Last week Twitter launched Periscope, their response to Meerkat. Haven’t heard of Meerkat? You wouldn’t be the first. It was only launched a few weeks ago, but it has already taken the social world by storm. Meerkat and Periscope are part of a new company of apps that tackle the problem that so many people have: ‘I want people to see what I’m doing and I want them to see what I’m doing now’. They are both ‘live-streaming’ apps which allow you to broadcast to your followers (for now both are Twitter only) a live video of yourself with your smartphone.
“So?” I hear you say “what’s the point of that? Yet another way for egotistical megalomaniacs to show off to the world something that no one else wants to hear.”
I get that, I really do. A lot of people consider social media to simply be an exercise in hubris and as platforms to show off what they had for breakfast.
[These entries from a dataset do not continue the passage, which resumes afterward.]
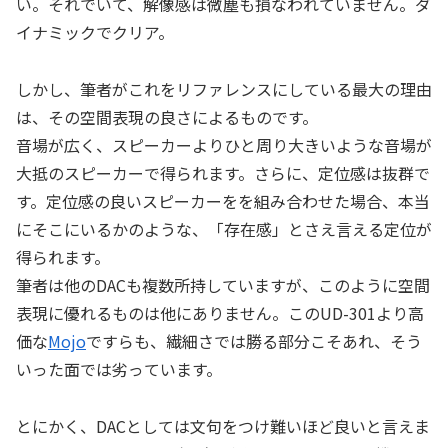
い。それでいて、解像感は微塵も損なわれていません。ダ
イナミックでクリア。
しかし、筆者がこれをリファレンスにしている最大の理由
は、その空間表現の良さによるものです。
音場が広く、スピーカーよりひと周り大きいような音場が
大抵のスピーカーで得られます。さらに、定位感は抜群で
す。定位感の良いスピーカーをを組み合わせた場合、本当
にそこにいるかのような、「存在感」とさえ言える定位が
得られます。
筆者は他のDACも複数所持していますが、このように空間
表現に優れるものは他にありません。このUD-301より高
価な
Mojo
ですらも、繊細さでは勝る部分こそあれ、そう
いった面では劣っています。
とにかく、DACとしては文句をつけ難いほど良いと言えま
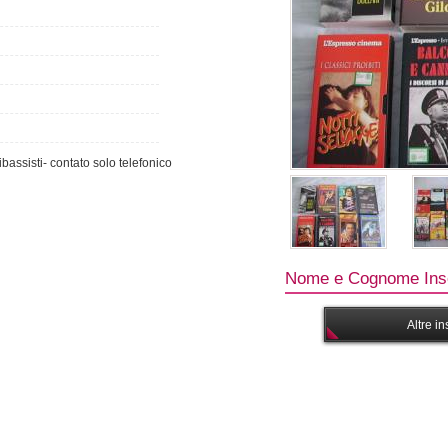
bassisti- contato solo telefonico
Nome e Cognome Inse
Altre i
It’s gotten to a point where people complain about people’s fake lives on Facebook and fear for the mental health of others being bombarded with the ‘perfect life’.
So why would we want another social network for people to broadcast on?
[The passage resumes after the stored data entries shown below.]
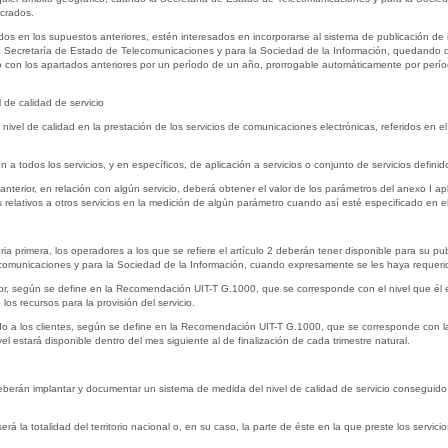
ucrados.
idos en los supuestos anteriores, estén interesados en incorporarse al sistema de publicación de 
 la Secretaría de Estado de Telecomunicaciones y para la Sociedad de la Información, quedand
o con los apartados anteriores por un período de un año, prorrogable automáticamente por perí
 de calidad de servicio
 nivel de calidad en la prestación de los servicios de comunicaciones electrónicas, referidos en e
a todos los servicios, y en específicos, de aplicación a servicios o conjunto de servicios definid
anterior, en relación con algún servicio, deberá obtener el valor de los parámetros del anexo I apl
tos relativos a otros servicios en la medición de algún parámetro cuando así esté especificado e
toria primera, los operadores a los que se refiere el artículo 2 deberán tener disponible para su pu
elecomunicaciones y para la Sociedad de la Información, cuando expresamente se les haya requerid
ador, según se define en la Recomendación UIT-T G.1000, que se corresponde con el nivel que él es
los recursos para la provisión del servicio.
ado a los clientes, según se define en la Recomendación UIT-T G.1000, que se corresponde con l
vel estará disponible dentro del mes siguiente al de finalización de cada trimestre natural.
deberán implantar y documentar un sistema de medida del nivel de calidad de servicio conseguido q
 la totalidad del territorio nacional o, en su caso, la parte de éste en la que preste los servicios,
Well, it’s going to be a bit different than that.
Firstly, you can’t really fake live video. It’s not possible to airbrush that pimple or crop out the douchebag who was hitting on you and your friends all night. What you see is, what you get.
Secondly, live-video is the dream for many people. For years, we were constrained by technical limitations and data limitations. These made it impossible to shoot and upload live video and especially for a whole group of people to watch. Whilst we have had live-video options on computers, Google Live Hangouts and GoToMeeting allow you to broadcast live to thousands, if not millions, of people at once, they’ve always been constrained to an actual computer and an internet connection. In the last few years, the camera technology in smartphones has improved so much that not only is live-video a possibility but it also looks pretty damn good. In conjunction with the improved camera tech we have also seen mobile/cell carriers relax the idea of data caps. The amount of data it takes to stream live video is quite high (about 3.5Mb/s) and Edge and 3G networks do not support something as data-heavy as live video. However, with the rollout of LTE/4G technology it is now much easier for carriers to deal with live video without having their entire network crash.
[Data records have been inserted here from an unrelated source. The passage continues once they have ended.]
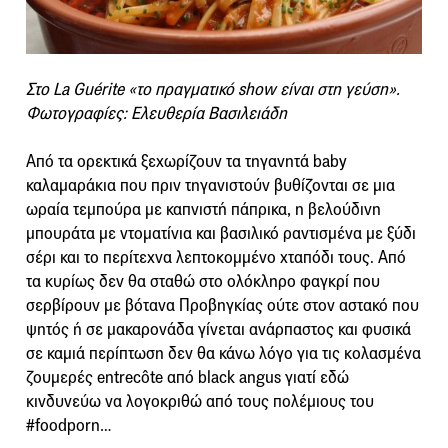
Στο La Guérite «το πραγματικό show είναι στη γεύση».
Φωτογραφίες: Ελευθερία Βασιλειάδη
Από τα ορεκτικά ξεχωρίζουν τα τηγανητά baby
καλαμαράκια που πριν τηγανιστούν βυθίζονται σε μια
ωραία τεμπούρα με καπνιστή πάπρικα, η βελούδινη
μπουράτα με ντοματίνια και βασιλικό ραντισμένα με ξύδι
σέρι και το περίτεχνα λεπτοκομμένο χταπόδι τους. Από
τα κυρίως δεν θα σταθώ στο ολόκληρο φαγκρί που
σερβίρουν με βότανα Προβηγκίας ούτε στον αστακό που
ψητός ή σε μακαρονάδα γίνεται ανάρπαστος και φυσικά
σε καμιά περίπτωση δεν θα κάνω λόγο για τις κολασμένα
ζουμερές entrecôte από black angus γιατί εδώ
κινδυνεύω να λογοκριθώ από τους πολέμιους του
#foodporn…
So, how will we use live video? Jimmy Fallon, the host of TV’s Late Night, has already used Meerkat to broadcast rehearsals of his show and countless other celebrities have joined the live-video bandwagon. But the biggest impact where we should see live video is in citizen journalism.
Citizen journalism is a phrase that some either love or hate. There are fantastic instances of citizen journalists who have broken incredible stories and truly contributed to the idea of a free and open press. However, we have also seen how unaccountable amateurs can wildly persecute and blame innocent people. Yet, Meerkat and Perescope are going to change citizen journalism. When British soldier Lee Rigby was murdered by two Islamic extremists in front of dozens of horrified people it was an old woman who did the bravest (or most foolish?) thing of all, she got out her mobile phone and started recording them. The murderers then used that as their gateway to tell the world what they did. They began to monologue about the destruction of Islamic lands by the British army and other reasons to justify the murder. The user then uploaded and shared it with the world. However, there was a delay of a few minutes, crucial minutes, between the recording and the distribution of that footage. Imagine if the attacker had stolen the phone before it could have been uploaded? Or if there were no other witnesses? When it comes to citizen journalism and documenting crimes in progress, live-video is a true game changer. A man stumbles upon a mugging and quickly whips out Periscope. He’s recorded the crime in progress and, if he’s lucky, the attacker’s face. The attacker can no longer hide under an excuse of mistaken identity because the video is available for all to see, uploaded to a cloud server halfway across the world. With phones and data plans now cheaper than ever Periscope and Meerkat offer people a chance to document the abuses of power, intimidation and attacks that go unreported.
Perhaps most people will use Periscope and Meerkat as a tool to boost their own egos….but for every person who does…is another person using it to change their world.